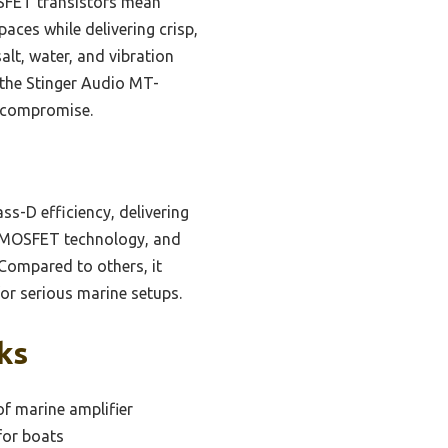
OSFET transistors mean
paces while delivering crisp,
alt, water, and vibration
 the Stinger Audio MT-
t compromise.
ss-D efficiency, delivering
T MOSFET technology, and
 Compared to others, it
for serious marine setups.
ks
f marine amplifier
for boats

########

## EXERCISE INSTRUCTIONS
This exercise needs every line of the listing that contains the word "marine".

## TASK OUTPUT
for serious marine setups.
f marine amplifier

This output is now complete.